§ EXERCISE AIM:
The records below must be written out exactly, with every picture left behind.

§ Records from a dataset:
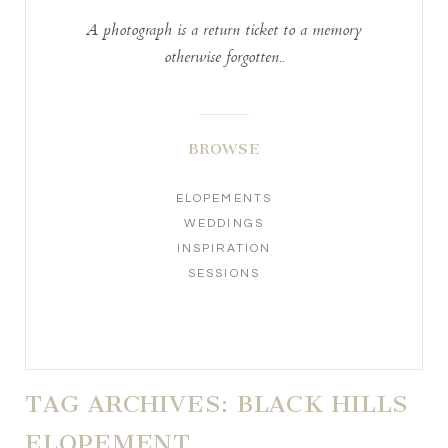
A photograph is a return ticket to a memory
otherwise forgotten..
BROWSE
ELOPEMENTS
WEDDINGS
INSPIRATION
SESSIONS
TAG ARCHIVES:
BLACK HILLS
ELOPEMENT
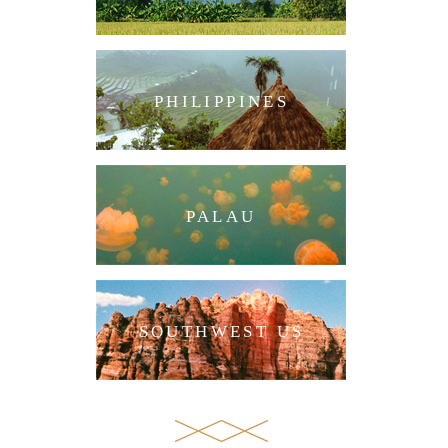
PHILIPPINES
PALAU
SOUTHWEST US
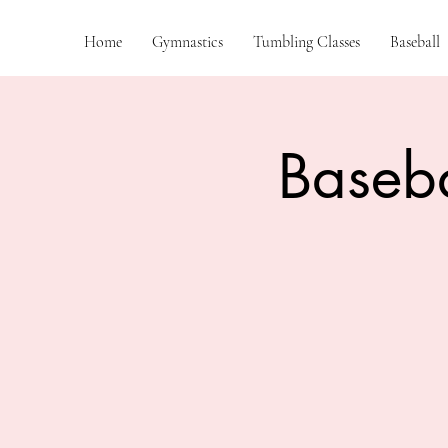
Home
Gymnastics
Tumbling Classes
Baseball
Baseba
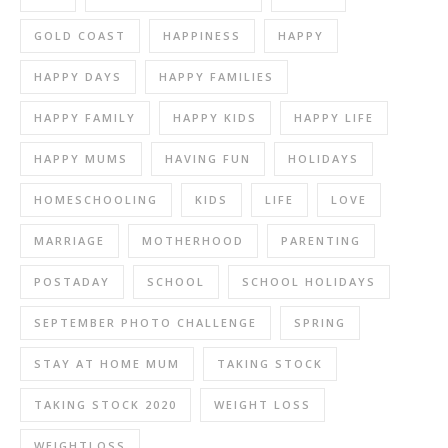
GOLD COAST
HAPPINESS
HAPPY
HAPPY DAYS
HAPPY FAMILIES
HAPPY FAMILY
HAPPY KIDS
HAPPY LIFE
HAPPY MUMS
HAVING FUN
HOLIDAYS
HOMESCHOOLING
KIDS
LIFE
LOVE
MARRIAGE
MOTHERHOOD
PARENTING
POSTADAY
SCHOOL
SCHOOL HOLIDAYS
SEPTEMBER PHOTO CHALLENGE
SPRING
STAY AT HOME MUM
TAKING STOCK
TAKING STOCK 2020
WEIGHT LOSS
WEIGHTLOSS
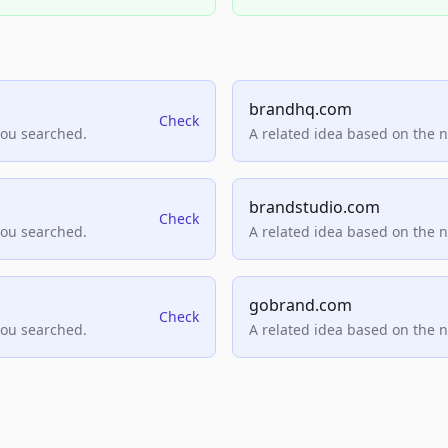
brandhq.com
Check
you searched.
A related idea based on the 
brandstudio.com
Check
you searched.
A related idea based on the 
gobrand.com
Check
you searched.
A related idea based on the 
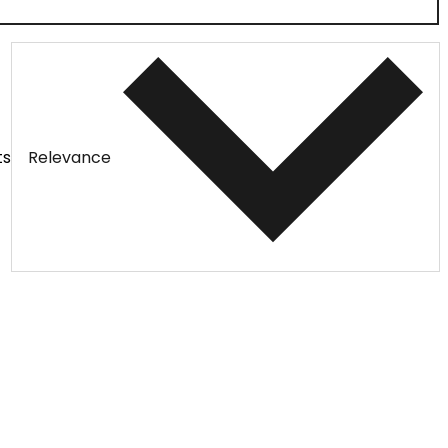
ts
Relevance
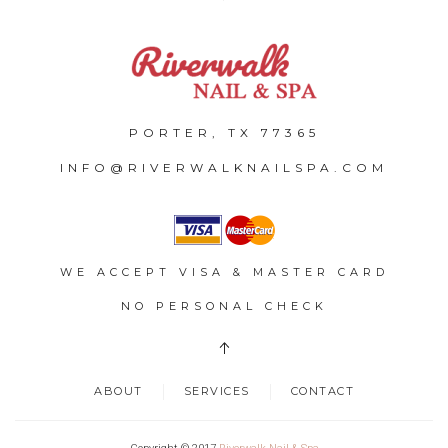
PORTER, TX 77365
INFO@RIVERWALKNAILSPA.COM
WE ACCEPT VISA & MASTER CARD
NO PERSONAL CHECK
ABOUT
SERVICES
CONTACT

§ EXERCISE RESULT:
A photograph is a return ticket to a memory
otherwise forgotten..
BROWSE
ELOPEMENTS
WEDDINGS
INSPIRATION
SESSIONS
TAG ARCHIVES:
BLACK HILLS
ELOPEMENT
PHILIPPINES
PALAU
SOUTHWEST US
Home
Gymnastics
Tumbling Classes
Baseball
Baseba
GOLD COAST
HAPPINESS
HAPPY
HAPPY DAYS
HAPPY FAMILIES
HAPPY FAMILY
HAPPY KIDS
HAPPY LIFE
HAPPY MUMS
HAVING FUN
HOLIDAYS
HOMESCHOOLING
KIDS
LIFE
LOVE
MARRIAGE
MOTHERHOOD
PARENTING
POSTADAY
SCHOOL
SCHOOL HOLIDAYS
SEPTEMBER PHOTO CHALLENGE
SPRING
STAY AT HOME MUM
TAKING STOCK
TAKING STOCK 2020
WEIGHT LOSS
WEIGHTLOSS
brandhq.com
Check
you searched.
A related idea based on the 
brandstudio.com
Check
you searched.
A related idea based on the 
gobrand.com
Check
you searched.
A related idea based on the 
ts
Relevance
PORTER, TX 77365
INFO@RIVERWALKNAILSPA.COM
WE ACCEPT VISA & MASTER CARD
NO PERSONAL CHECK
ABOUT
SERVICES
CONTACT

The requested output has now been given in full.